Timothy Kwok1, Bindee Kuriya1, Lauren King1, Lihi Eder2, Carter Thorne3, Zhiyin Li4, therese stukel4, longdi fu4, alexander Kopp4 and Jessica Widdifield5, 1University of Toronto, Toronto, ON, Canada, 2Women’s College Research Institute, Department of Medicine, University of Toronto, Toronto, ON, Canada, 3Southlake Regional Health Centre, Newmarket, ON, Canada, 4ICES, Toronto, ON, Canada, 5Sunnybrook Research Institute, Toronto, ON, Canada
Background/Purpose: We sought to describe changes in service delivery and access to rheumatologists in terms of changes in weekly total office visit volumes, telemedicine visits, and new consultations pre- and during-pandemic periods.
Methods: We conducted a population-based study in Ontario, Canada, where all residents are covered by a single-payer healthcare system. Patient visits with all rheumatologists in Ontario were ascertained using billing claims data (from January 2017 to October 4, 2021). Contacts with rheumatologists were separately defined by the type of patient encounter (including office visits, telemedicine visits, and new patient consultations). Changes in the total weekly volume of visits and monthly rates after COVID-19 public health measures were imposed were compared to expected baseline rates determined before pandemic onset (March 17, 2020, when a province-wide stay-at-home order was instituted in Ontario).
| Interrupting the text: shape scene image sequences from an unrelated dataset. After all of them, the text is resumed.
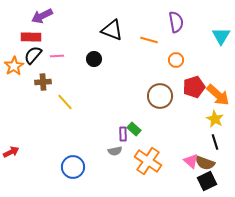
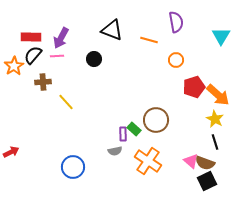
purple arrow: moved 19 px right, 22 px down; rotated 35 degrees counterclockwise
brown circle: moved 4 px left, 24 px down
yellow line: moved 1 px right
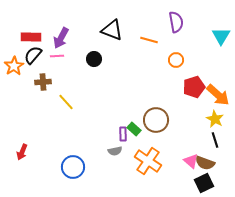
black line: moved 2 px up
red arrow: moved 11 px right; rotated 140 degrees clockwise
black square: moved 3 px left, 2 px down
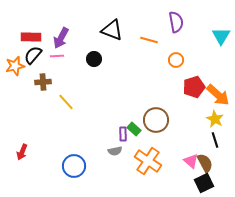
orange star: moved 1 px right; rotated 18 degrees clockwise
brown semicircle: rotated 138 degrees counterclockwise
blue circle: moved 1 px right, 1 px up
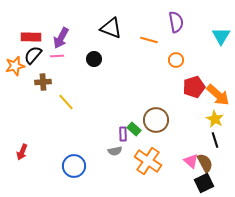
black triangle: moved 1 px left, 2 px up
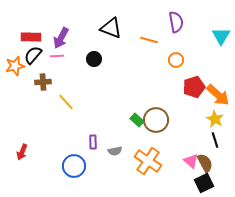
green rectangle: moved 3 px right, 9 px up
purple rectangle: moved 30 px left, 8 px down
Results: In the 1 year prior to the pandemic, there were 289,202 unique patients (of which 99,641 were new consults) seen by 239 rheumatologists. In the 1 year following the pandemic onset, there were 276,686 patients (of which 88,777 were new consults) seen by 247 rheumatologists. There was an immediate 76% decrease in outpatient office visits at the onset of the pandemic and a rapid rise in telemedicine visits, Figure 1. By fall of 2021, 50% of patient encounters were still telemedicine visits. For new patient consultations, there was an immediate 50% decrease in total visits at the onset of the pandemic (cancelled/postponed), with 55% diverted to telemedicine visits in the first year of the pandemic vs. 38% by the fall of 2021, Figure 2. During the 12 months after pandemic restrictions were imposed, new rheumatology consultations decreased overall with monthly rates as low as 0.61 (95% CI 0.59, 0.62) of expected rates, with rate ratios less pronounced by fall 2021 (although rates of new consultations were already declining in the 3 years prior to the pandemic).
Conclusion: Rheumatology care delivery has shifted as a result of the pandemic, with telemedicine sharply increasing early in the pandemic and persisting over time. The pandemic also negatively impacted access to rheumatology services resulting in fewer new patient consultations. The longer-term impacts of these changes to rheumatology care delivery on quality of care, and delayed access to care warrants further research.
Figure 1
Figure 2 Disclosures: T. Kwok, None; B. Kuriya, None; L. King, None; L. Eder, AbbVie, Lilly, Novartis, UCB, Pfizer; C. Thorne, AbbVie/Abbott, Amgen, Celgene, CaREBiodam, Centocor, Janssen, Eli Lilly, Novartis, Pfizer, Sanofi, Medexus/Medac, Merck; Z. Li, None; t. stukel, None; l. fu, None; a. Kopp, None; J. Widdifield, None.